Kemal Yunus sormuş: “Adayın açıklanmasının geciktiğini düşünüyor musunuz? Ülke sorunlarından çok bu adaylık konuşuluyor ve Cumhur İttifâkı anketlerde yükselmeye başladı”. İzleyenler bilir, bence çoktan açıklanması gerekirdi. Aday açıklanmış olsaydı en azından adayı, onun ekibini ve programlarını tartışıyor olurduk. Ama aday kim olsun, kim olmalı, kim olmamalı tartışmasının muhâlefeti haddinden fazla yaraladığı muhakkak ve iktidârı da memnun ettiği muhakkak. Ama en son dün, internet medyası ve yabancı basınla yaptığı toplantıda Kemal Kılıçdaroğlu aday açıklanması beklentisini Saray’ın gündemi olarak söyledi. Hattâ iki arkadaşımız, Ünsal Ünlü ve Murat Yetkin bunu yadırgadıklarını da söz alarak söylemişler Kılıçdaroğlu’na. Ben açıkçası adayın açıklanmasının çok geciktiği kanısındayım. Ama Kemal Bey de başkaları da, yani Altılı Masa’nın liderleri de bunun o kadar önemli olmadığını, seçim târihi belli olduktan hemen sonra açıklayacaklarını söylüyorlar. Ve hattâ daha ileri gidip bunu gündeme getirenleri Saray diliyle konuşmakla suçluyorlar. Çok kabul edilebilir bir şey değil.

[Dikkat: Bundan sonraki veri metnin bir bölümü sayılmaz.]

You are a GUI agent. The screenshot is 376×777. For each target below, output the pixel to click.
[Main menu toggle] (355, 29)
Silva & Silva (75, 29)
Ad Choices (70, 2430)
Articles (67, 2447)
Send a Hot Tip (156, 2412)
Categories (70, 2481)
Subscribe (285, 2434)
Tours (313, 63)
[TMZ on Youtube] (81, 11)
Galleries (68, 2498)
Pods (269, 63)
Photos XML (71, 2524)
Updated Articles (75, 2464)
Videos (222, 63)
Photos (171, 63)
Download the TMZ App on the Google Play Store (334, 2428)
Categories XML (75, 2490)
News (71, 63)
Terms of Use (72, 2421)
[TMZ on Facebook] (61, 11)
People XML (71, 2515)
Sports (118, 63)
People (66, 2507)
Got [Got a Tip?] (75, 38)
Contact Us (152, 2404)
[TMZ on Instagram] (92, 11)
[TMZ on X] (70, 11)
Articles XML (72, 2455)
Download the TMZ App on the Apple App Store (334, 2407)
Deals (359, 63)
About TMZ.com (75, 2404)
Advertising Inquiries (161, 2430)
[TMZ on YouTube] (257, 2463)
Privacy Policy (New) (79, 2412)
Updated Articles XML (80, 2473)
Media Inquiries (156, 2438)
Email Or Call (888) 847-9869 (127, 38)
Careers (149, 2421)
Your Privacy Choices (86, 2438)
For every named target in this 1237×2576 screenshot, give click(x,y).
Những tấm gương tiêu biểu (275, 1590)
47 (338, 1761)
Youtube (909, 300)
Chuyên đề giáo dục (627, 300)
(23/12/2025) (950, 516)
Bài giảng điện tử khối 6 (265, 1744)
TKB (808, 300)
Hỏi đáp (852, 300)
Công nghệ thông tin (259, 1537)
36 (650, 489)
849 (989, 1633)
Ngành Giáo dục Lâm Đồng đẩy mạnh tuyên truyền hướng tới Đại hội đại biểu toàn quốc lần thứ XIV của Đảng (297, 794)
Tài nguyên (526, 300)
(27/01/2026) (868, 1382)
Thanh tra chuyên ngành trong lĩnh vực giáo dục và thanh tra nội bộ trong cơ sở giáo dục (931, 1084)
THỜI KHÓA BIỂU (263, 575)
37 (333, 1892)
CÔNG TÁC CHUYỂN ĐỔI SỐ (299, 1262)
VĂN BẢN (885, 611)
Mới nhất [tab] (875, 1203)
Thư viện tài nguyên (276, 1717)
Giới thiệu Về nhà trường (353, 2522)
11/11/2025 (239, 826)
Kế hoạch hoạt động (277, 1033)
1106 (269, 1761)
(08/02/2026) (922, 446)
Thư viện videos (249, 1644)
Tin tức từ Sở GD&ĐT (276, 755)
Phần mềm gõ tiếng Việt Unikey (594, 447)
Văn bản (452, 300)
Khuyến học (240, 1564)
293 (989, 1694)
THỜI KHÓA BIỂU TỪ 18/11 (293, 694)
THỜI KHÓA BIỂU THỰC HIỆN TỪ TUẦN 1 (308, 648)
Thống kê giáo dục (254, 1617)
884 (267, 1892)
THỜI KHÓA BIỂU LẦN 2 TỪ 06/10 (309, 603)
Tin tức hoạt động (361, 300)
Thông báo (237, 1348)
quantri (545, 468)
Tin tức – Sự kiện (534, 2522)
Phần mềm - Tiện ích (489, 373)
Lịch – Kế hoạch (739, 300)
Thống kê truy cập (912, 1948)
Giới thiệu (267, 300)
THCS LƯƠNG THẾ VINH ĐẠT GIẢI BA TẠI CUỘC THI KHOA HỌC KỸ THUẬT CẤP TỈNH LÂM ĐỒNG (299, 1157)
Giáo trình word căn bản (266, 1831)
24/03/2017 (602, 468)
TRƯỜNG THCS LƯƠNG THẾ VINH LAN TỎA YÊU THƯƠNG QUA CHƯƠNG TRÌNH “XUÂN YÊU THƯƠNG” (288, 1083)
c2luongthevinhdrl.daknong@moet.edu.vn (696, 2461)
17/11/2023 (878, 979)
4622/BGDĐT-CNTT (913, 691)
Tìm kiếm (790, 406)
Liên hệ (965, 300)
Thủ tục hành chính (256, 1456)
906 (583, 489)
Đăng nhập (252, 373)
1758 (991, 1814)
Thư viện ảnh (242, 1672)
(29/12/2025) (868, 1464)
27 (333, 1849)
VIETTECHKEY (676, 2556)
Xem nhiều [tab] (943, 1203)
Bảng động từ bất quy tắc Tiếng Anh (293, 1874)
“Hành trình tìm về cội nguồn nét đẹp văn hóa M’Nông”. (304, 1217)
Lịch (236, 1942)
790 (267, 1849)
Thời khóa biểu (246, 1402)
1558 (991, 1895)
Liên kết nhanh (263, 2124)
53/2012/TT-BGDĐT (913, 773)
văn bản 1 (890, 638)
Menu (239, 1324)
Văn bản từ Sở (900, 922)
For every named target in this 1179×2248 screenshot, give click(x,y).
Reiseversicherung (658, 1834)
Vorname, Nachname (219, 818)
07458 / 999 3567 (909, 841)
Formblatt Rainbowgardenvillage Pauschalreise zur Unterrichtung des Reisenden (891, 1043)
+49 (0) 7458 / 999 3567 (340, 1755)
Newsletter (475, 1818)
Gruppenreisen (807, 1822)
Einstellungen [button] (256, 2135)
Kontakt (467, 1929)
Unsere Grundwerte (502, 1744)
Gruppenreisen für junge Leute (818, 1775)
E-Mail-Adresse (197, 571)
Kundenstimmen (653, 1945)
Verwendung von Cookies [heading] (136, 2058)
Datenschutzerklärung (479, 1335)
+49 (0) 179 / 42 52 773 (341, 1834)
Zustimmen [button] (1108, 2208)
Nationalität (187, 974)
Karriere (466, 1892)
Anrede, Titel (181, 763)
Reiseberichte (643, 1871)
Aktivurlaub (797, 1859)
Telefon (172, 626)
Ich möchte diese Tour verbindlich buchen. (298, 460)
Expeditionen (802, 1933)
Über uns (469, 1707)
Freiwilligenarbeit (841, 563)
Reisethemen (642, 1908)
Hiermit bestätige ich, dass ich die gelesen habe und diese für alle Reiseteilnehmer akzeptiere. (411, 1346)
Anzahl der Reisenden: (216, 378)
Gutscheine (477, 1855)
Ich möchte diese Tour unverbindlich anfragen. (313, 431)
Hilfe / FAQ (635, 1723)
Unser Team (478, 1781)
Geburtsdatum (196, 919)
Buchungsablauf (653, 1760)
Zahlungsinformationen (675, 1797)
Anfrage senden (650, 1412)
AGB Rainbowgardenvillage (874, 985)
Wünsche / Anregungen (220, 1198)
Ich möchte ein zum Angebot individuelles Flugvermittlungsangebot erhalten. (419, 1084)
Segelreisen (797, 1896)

Mehmet Korkmaz demiş ki: “Bir araya gelip bir karar alamadan dağılacaklar” demiş bu buluşmadan hareketle. Eğer bir araya gelmelerinden çok somut bir şey çıkarsa, pozitif bir şey çıkarsa bunu bir şekilde yansıtacaklardır. Normalde olması gereken, medyanın haberdar olacağı bir görüşme olması bunun ve çıkışta olumlu bir noktaya varıldıysa bunu sıcağı sıcağına anlatmaları. Ama şu hâliyle bakıldığı zaman, eğer yeri ve zamânı açıklanmadığı takdirde, buradan olumlu bir şey çıkarsa bu sefer ne göreceğiz? Büyük bir ihtimâlle liderler sosyal medya hesaplarından bu görüşmenin ne kadar olumlu, verimli geçtiğini bize anlatacaklar Ya da yarın öbür gün bir vesîleyle gittikleri bir yerde soru alacaklar gazetecilerden ve olumlu olduğunu söyleyecekler. Bakalım, acaba nasıl gelişecek? Ama kritik bir buluşma olduğu muhakkak, onu kabul etmek lâzım.

“Seçimin erkene alınması ihtimâli hakkında ne düşünüyorsunuz?” İktidar bunu tercih eder diye düşünüyorum. Ama ben bunu uzun zamandır dile getiriyorum. Şimdi son günlerin en temel konularından birisi oldu. Hattâ 3 ya da 4 Nisan gibi bir târih telâffuz ediliyor. Kılıçdaroğlu da CHP de erken seçime evet dediklerini söyledi; ama muhâlefetin içerisinde, Altılı Masa’da bâzı partiler bunun iktidârın yeni bir oyunu olduğunu, olabileceğini söylüyorlar, onu söyleyelim.

Sarp Göktürk demiş ki: “Kılıçdaroğlu ve Akşener anlaşacak bugün ve İmamoğlu aday olacak” demiş. Öyle bir şey olur mu? Olursa sürpriz olur açıkçası. En azından şöyle diyebiliriz: İmamoğlu’nun adaylığında mutâbık kalacaklar ve Altılı Masa’ya İmamoğlu’nun adı getirilecek. Son günlerde İmamoğlu’nun adaylığı konusuna Akşener’in de artık çok sıcak bakmadığı yolunda birtakım spekülatif haberler de çıkıyor. Ama bugünkü buluşmada İmamoğlu meselesinin konuşulacağı muhakkak. Ama onun adaylığında mutâbık kalacakları kanısında değilim. Konuşacaklardır, tartışacaklardır; ama buradan bir mutâbakat çıkacak olsaydı bunun işâretini çoktan görmüş olurduk. 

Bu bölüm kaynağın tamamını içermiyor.